日常の中で見かけたふとした奇妙な出来事。そんな謎を素人探偵たちが解き明かす。最近では米澤穂信先生の「古典部」シリーズあたりが有名ですね。
そして、本作もその「日常の謎」の系譜に連なる作品。本作品では書店を舞台にして様々な謎が繰り広げられていきます。
「なぜ彼女は同じ本を二度買いに来たのか」「なぜ女子高生の返品騒動が相次ぐのか?」「何本も書店に傘を預けていく女性の真意は?」
そんな気になる謎を解く探偵役は、男子大学生の貴家颯太郎くん。
探偵役としては珍しくびっくりするぐらい無口で何を考えているかわからない彼が導き出す謎の真相とは?

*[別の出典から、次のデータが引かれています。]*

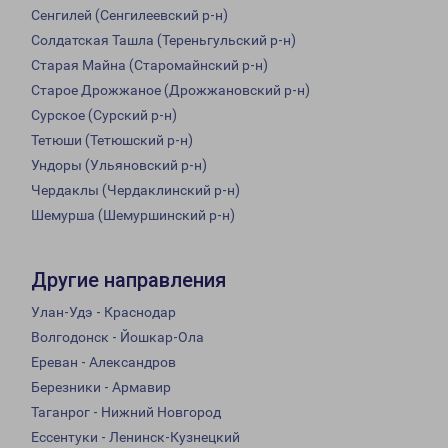
Сенгилей (Сенгилеевский р-н)
Солдатская Ташла (Тереньгульский р-н)
Старая Майна (Старомайнский р-н)
Старое Дрожжаное (Дрожжановский р-н)
Сурское (Сурский р-н)
Тетюши (Тетюшский р-н)
Ундоры (Ульяновский р-н)
Чердаклы (Чердаклинский р-н)
Шемурша (Шемуршинский р-н)
Другие направления
Улан-Удэ - Краснодар
Волгодонск - Йошкар-Ола
Ереван - Александров
Березники - Армавир
Таганрог - Нижний Новгород
Ессентуки - Ленинск-Кузнецкий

書店を舞台にしているだけあって、どの事件の謎も本に関わるものばかり。
読書家の方ならその意外な真相にハッとすること間違いなし。
一話一話も長すぎず短すぎず、軽い気持ちでサクサクと読める爽やかな短編集です。
(必読!カクヨムで見つけたおすすめ5作品/文=柿崎 憲)
書店が舞台の日常の謎。
本が好きな人、日常の謎が好きな人は今すぐ読んで損はない一作。
大学生の並木さんが働くとある書店には、不思議な出来事が舞い込んできます。
その謎を解き明かすのが、無口な書店員のさすがさん。
こんなに喋らない探偵役は初めてです。
しかし、助手役の語り手、並木さんのサポートもあり、本作では難解な謎がするするとわかりやすく紐解かれていきます。
さすが、さすがさん。
さすがさんはもちろんですが、彼の周りの人達も魅力的です。
私はうっかり者の鵜狩さんが好きです。
作中で、創元といえば?という質問に対し、並木さんがいくつか本のタイトルを答えるのですが、私もほぼ同じ本を想像して嬉しくなりました。
その他にも、時折出てくる作家さんの名前や本の名前に、いちいち反応しながら楽しく読ませていただきました。
本好きにはたまらないミステリーです。